Le drop en deux parties est un modèle que le streamer utilise de plus en plus pour certaines de ses plus grandes émissions depuis la quatrième saison de Choses étranges en 2022. Non seulement cela tente de mettre fin aux fans qui s'inscrivent pour un mois puis annulent, mais c'est aussi une tactique qui prolonge le battage médiatique autour d'une émission à succès. Au lieu de La Chronique des Bridgerton dominant les gros titres pendant une semaine, puis quittant la conversation culturelle pendant une autre année, Netflix bénéficie d'au moins un mois de publicité, de marketing, de discussions sur un forum en ligne et de messages WhatsApp de groupe délirants sur The Carriage Scene (si vous savez, vous savez).
D’autres baisses de saison sont en route. La quatrième saison de Emilie dans Paris sortira en deux parties, et la saison six de Cobra Kaï sera divisé en trois. C'est une reconnaissance claire du fait que le modèle de frénésie laisse une fenêtre de pertinence culturelle trop courte pour les articles coûteux. À quoi servent des mois de promotion, si tout peut se terminer en un seul week-end ?

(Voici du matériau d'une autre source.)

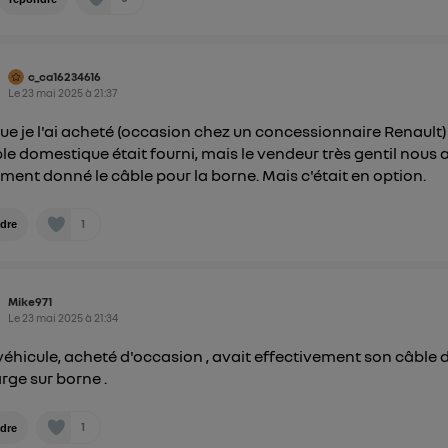
c_ca16234616
Le
23 mai 2025
à
21:37
ue je l'ai acheté (occasion chez un concessionnaire Renault)
ble domestique était fourni, mais le vendeur très gentil nous 
ment donné le câble pour la borne. Mais c'était en option.
1
dre
Mike971
Le
23 mai 2025
à
21:34
éhicule, acheté d'occasion , avait effectivement son câble 
rge sur borne .
1
dre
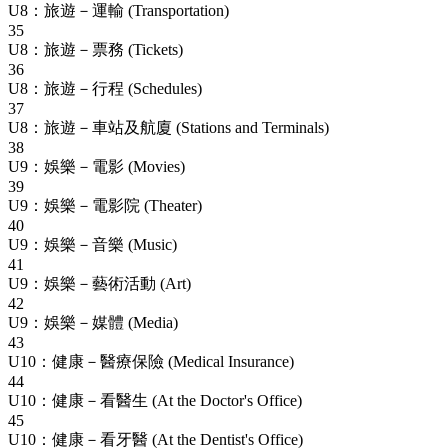
U8：旅遊－運輸 (Transportation)
35
U8：旅遊－票務 (Tickets)
36
U8：旅遊－行程 (Schedules)
37
U8：旅遊－車站及航廈 (Stations and Terminals)
38
U9：娛樂－電影 (Movies)
39
U9：娛樂－電影院 (Theater)
40
U9：娛樂－音樂 (Music)
41
U9：娛樂－藝術活動 (Art)
42
U9：娛樂－媒體 (Media)
43
U10：健康－醫療保險 (Medical Insurance)
44
U10：健康－看醫生 (At the Doctor's Office)
45
U10：健康－看牙醫 (At the Dentist's Office)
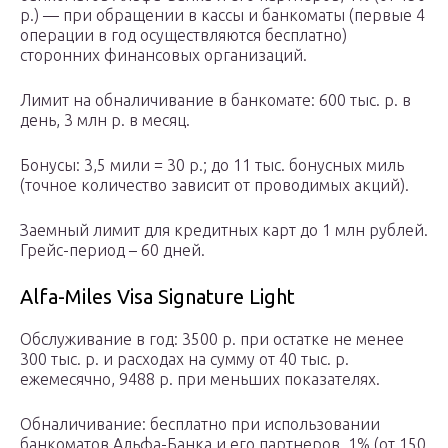
р.) — при обращении в кассы и банкоматы (первые 4
операции в год осуществляются бесплатно)
сторонних финансовых организаций.
Лимит на обналичивание в банкомате: 600 тыс. р. в
день, 3 млн р. в месяц.
Бонусы: 3,5 мили = 30 р.; до 11 тыс. бонусных миль
(точное количество зависит от проводимых акций).
Заемный лимит для кредитных карт до 1 млн рублей.
Грейс-период – 60 дней.
Alfa-Miles Visa Signature Light
Обслуживание в год: 3500 р. при остатке не менее
300 тыс. р. и расходах на сумму от 40 тыс. р.
ежемесячно, 9488 р. при меньших показателях.
Обналичивание: бесплатно при использовании
банкоматов Альфа-Банка и его партнеров, 1% (от 150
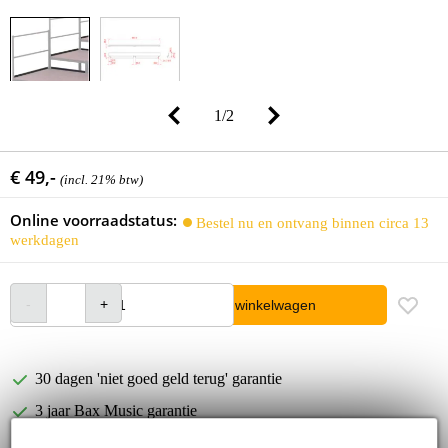
1
/
2
€ 49,-
(incl. 21% btw)
Online voorraadstatus:
Bestel nu en ontvang binnen circa 13
werkdagen
In winkelwagen
30 dagen 'niet goed geld terug' garantie
3 jaar Bax Music garantie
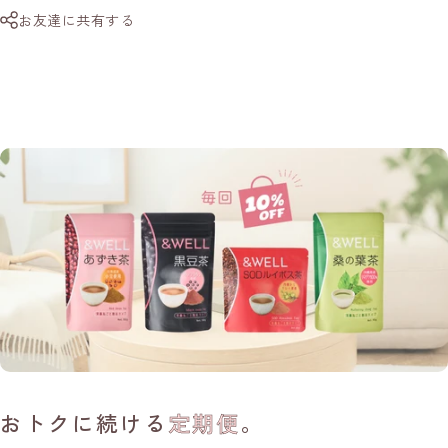
お友達に共有する
おトクに続ける
定期便
。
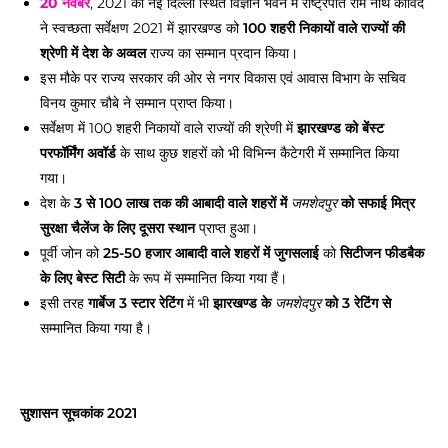
20 नवंबर
, 2021 को नई दिल्ली स्थित विज्ञान भवन में राष्ट्रपति राम नाथ कोविंद
ने स्वच्छता सर्वेक्षण 2021 में झारखण्ड को
100 शहरी निकायों वाले राज्यों की
श्रेणी में देश के अव्वल
राज्य का सम्मान प्रदान किया।
इस मौके पर राज्य सरकार की ओर से नगर विकास एवं आवास विभाग के सचिव
विनय कुमार चौबे ने सम्मान प्राप्त किया।
सर्वेक्षण में 100 शहरी निकायों वाले राज्यों की श्रेणी में
झारखण्ड को बेंस्ट
परफॉर्मिंग अवॉर्ड
के साथ कुछ शहरों को भी विभिन्न कैटेगरी में सम्मानित किया
गया।
देश के
3 से 100 लाख तक की आबादी वाले शहरों में
को सफाई मित्र
जमशेदपुर
सुरक्षा चैलेंज के लिए दूसरा स्थान
प्राप्त हुआ।
पूर्वी जोन को
25-50 हजार आबादी वाले शहरों में
जुगसलाई
को
सिटीजन फीडबैक
के लिए बेस्ट सिटी
के रूप में सम्मानित किया गया हैं।
इसी तरह
गार्बेज 3 स्टार रेटिंग
में भी
झारखण्ड के
को 3 रेटिंग से
जमशेदपुर
सम्मानित किया गया है।
सुशासन सूचकांक 2021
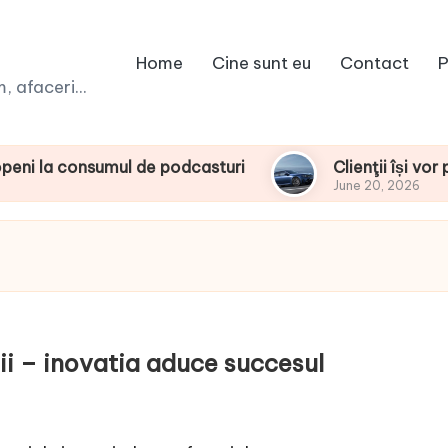
Home
Cine sunt eu
Contact
P
 afaceri...
nsumul de podcasturi
Clienţii își vor putea co
June 20, 2026
ii – inovatia aduce succesul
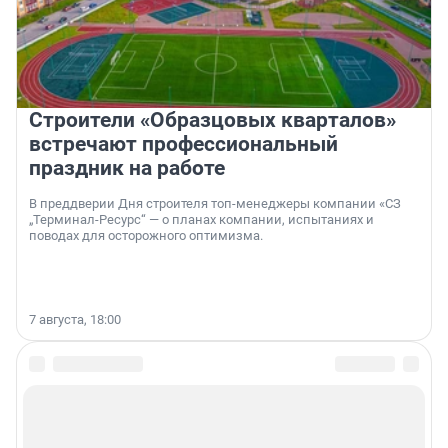
Строители «Образцовых кварталов»
встречают профессиональный
праздник на работе
В преддверии Дня строителя топ-менеджеры компании «СЗ
„Терминал-Ресурс“ — о планах компании, испытаниях и
поводах для осторожного оптимизма.
7 августа, 18:00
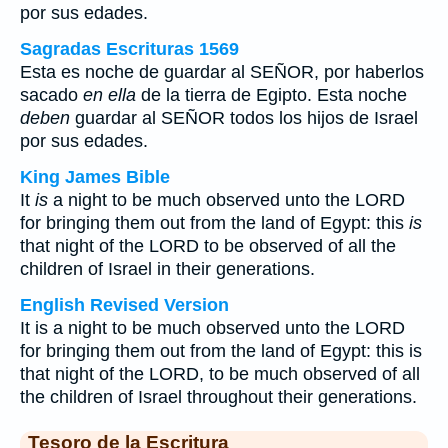
por sus edades.
Sagradas Escrituras 1569
Esta es noche de guardar al SEÑOR, por haberlos
sacado
en ella
de la tierra de Egipto. Esta noche
deben
guardar al SEÑOR todos los hijos de Israel
por sus edades.
King James Bible
It
is
a night to be much observed unto the LORD
for bringing them out from the land of Egypt: this
is
that night of the LORD to be observed of all the
children of Israel in their generations.
English Revised Version
It is a night to be much observed unto the LORD
for bringing them out from the land of Egypt: this is
that night of the LORD, to be much observed of all
the children of Israel throughout their generations.
Tesoro de la Escritura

Netflix sait que c'est une bonne chose en divisant les saisons. Ils doivent aller plus loin et revenir aux épisodes hebdomadaires. Ils ont déjà ramené des publicités, des talk-shows en direct et des événements sportifs en direct – pourquoi ne pas poursuivre la lente et inexorable marche vers la télévision par câble à nouveau ?
Encore une fois, une frénésie n’est pas mauvaise en soi. Parfois, c'est une excellente façon de passer un week-end. Mais Netflix montre de plus en plus de signes indiquant qu'il a reconnu les limites d'imposer ce modèle à son public. Il est temps qu'eux – et d'autres comme eux – reviennent à la baisse hebdomadaire.